- _Work order_: Every record below should be written out exactly; pictures stay out.

(Collected data)
────────
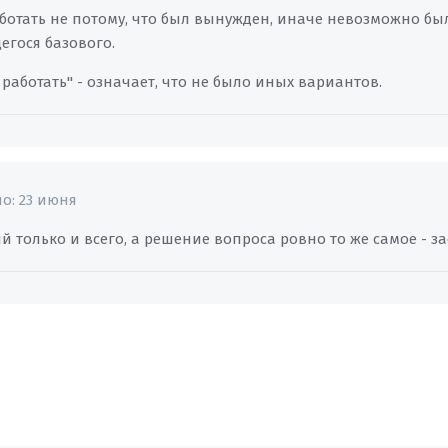
ботать не потому, что был вынужден, иначе невозможно было
егося базового.
работать" - означает, что не было иных вариантов.
но:
23 июня
 только и всего, а решение вопроса ровно то же самое - за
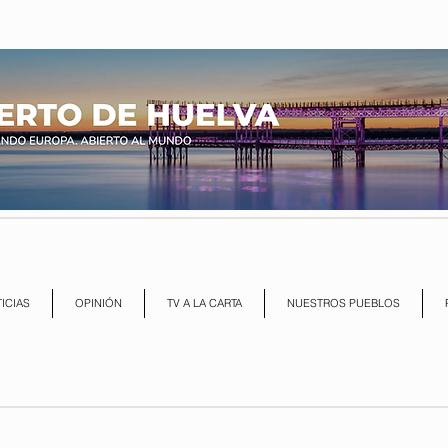
ICIAS
OPINIÓN
TV A LA CARTA
NUESTROS PUEBLOS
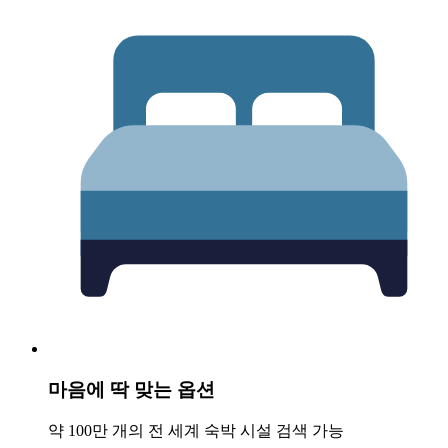
마음에 딱 맞는 옵션
약 100만 개의 전 세계 숙박 시설 검색 가능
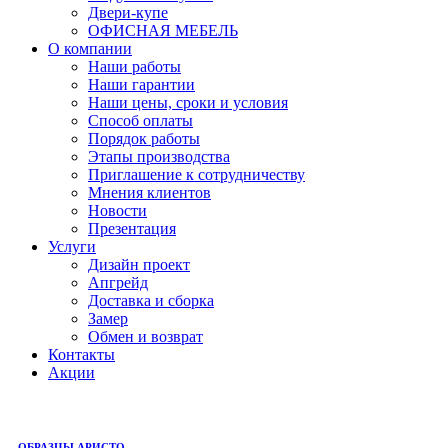
Двери-купе
ОФИСНАЯ МЕБЕЛЬ
О компании
Наши работы
Наши гарантии
Наши цены, сроки и условия
Способ оплаты
Порядок работы
Этапы производства
Приглашение к сотрудничеству
Мнения клиентов
Новости
Презентация
Услуги
Дизайн проект
Апгрейд
Доставка и сборка
Замер
Обмен и возврат
Контакты
Акции
ОБРАЗЦЫ АРИСТО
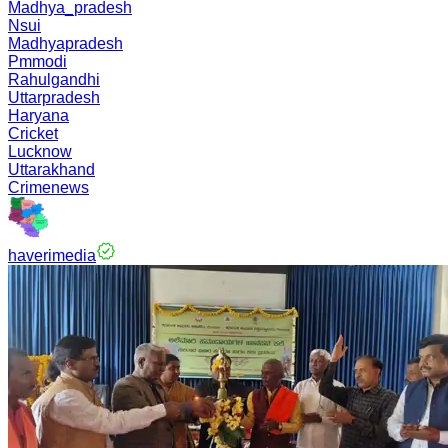
Madhya_pradesh
Nsui
Madhyapradesh
Pmmodi
Rahulgandhi
Uttarpradesh
Haryana
Cricket
Lucknow
Uttarakhand
Crimenews
haverimedia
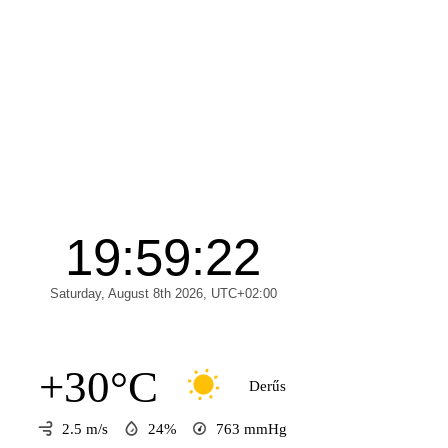
+30°C
Derűs
2.5 m/s
24%
763
mmHg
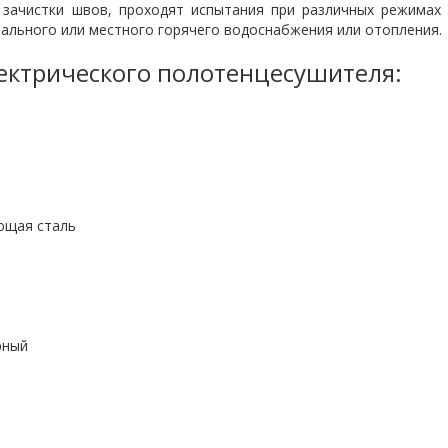
 зачистки швов, проходят испытания при различных режимах 
ального или местного горячего водоснабжения или отопления.
лектрического полотенцесушителя:
сталь
ый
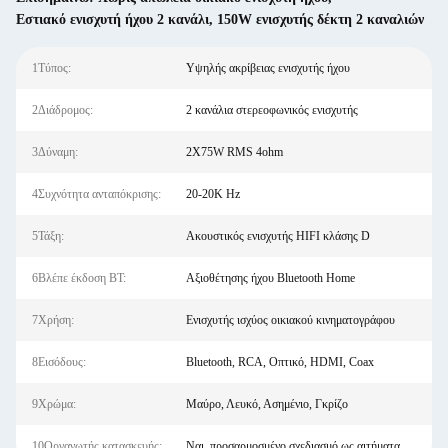
Εστιακό ενισχυτή ήχου 2 κανάλι
,
150W ενισχυτής δέκτη 2 καναλιών
1Τύπος:
Υψηλής ακρίβειας ενισχυτής ήχου
2Διάδρομος:
2 κανάλια στερεοφωνικός ενισχυτής
3Δύναμη:
2X75W RMS 4ohm
4Συχνότητα ανταπόκρισης:
20-20K Hz
5Τάξη:
Ακουστικός ενισχυτής HIFI κλάσης D
6Βλέπε έκδοση BT:
Αξιοθέτησης ήχου Bluetooth Home
7Χρήση:
Ενισχυτής ισχύος οικιακού κινηματογράφου
8Εισόδους:
Bluetooth, RCA, Οπτικό, HDMI, Coax
9Χρώμα:
Μαύρο, Λευκό, Ασημένιο, Γκρίζο
10Οργανωτής κατασκευής:
Ναι, προσαρμοσμένο σχεδιασμό ως αιτήματα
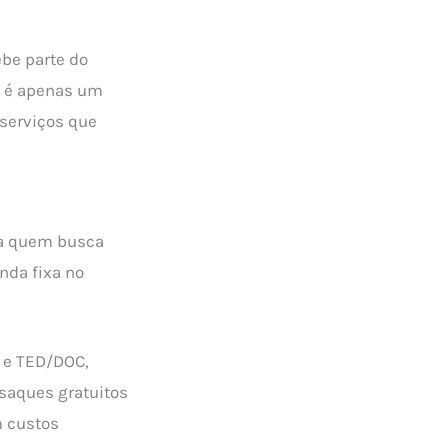
ebe parte do
ão é apenas um
serviços que
a quem busca
nda fixa no
X e TED/DOC,
 saques gratuitos
m custos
────────
- _Response below_:
ботать не потому, что был вынужден, иначе невозможно было
егося базового.
работать" - означает, что не было иных вариантов.
но:
23 июня
 только и всего, а решение вопроса ровно то же самое - за
ICIAS
OPINIÓN
TV A LA CARTA
NUESTROS PUEBLOS
마음에 딱 맞는 옵션
약 100만 개의 전 세계 숙박 시설 검색 가능
Двери-купе
ОФИСНАЯ МЕБЕЛЬ
О компании
Наши работы
Наши гарантии
Наши цены, сроки и условия
Способ оплаты
Порядок работы
Этапы производства
Приглашение к сотрудничеству
Мнения клиентов
Новости
Презентация
Услуги
Дизайн проект
Апгрейд
Доставка и сборка
Замер
Обмен и возврат
Контакты
Акции
ОБРАЗЦЫ АРИСТО
Madhya_pradesh
Nsui
Madhyapradesh
Pmmodi
Rahulgandhi
Uttarpradesh
Haryana
Cricket
Lucknow
Uttarakhand
Crimenews
haverimedia
+30°C
Derűs
2.5 m/s
24%
763
mmHg
 зачистки швов, проходят испытания при различных режимах 
ального или местного горячего водоснабжения или отопления.
лектрического полотенцесушителя:
сталь
ый
Εστιακό ενισχυτή ήχου 2 κανάλι
,
150W ενισχυτής δέκτη 2 καναλιών
1Τύπος:
Υψηλής ακρίβειας ενισχυτής ήχου
2Διάδρομος:
2 κανάλια στερεοφωνικός ενισχυτής
3Δύναμη:
2X75W RMS 4ohm
4Συχνότητα ανταπόκρισης:
20-20K Hz
5Τάξη:
Ακουστικός ενισχυτής HIFI κλάσης D
6Βλέπε έκδοση BT:
Αξιοθέτησης ήχου Bluetooth Home
7Χρήση:
Ενισχυτής ισχύος οικιακού κινηματογράφου
8Εισόδους:
Bluetooth, RCA, Οπτικό, HDMI, Coax
9Χρώμα:
Μαύρο, Λευκό, Ασημένιο, Γκρίζο
10Οργανωτής κατασκευής:
Ναι, προσαρμοσμένο σχεδιασμό ως αιτήματα
ebe parte do
ão é apenas um
serviços que
a quem busca
nda fixa no
X e TED/DOC,
 saques gratuitos
m custos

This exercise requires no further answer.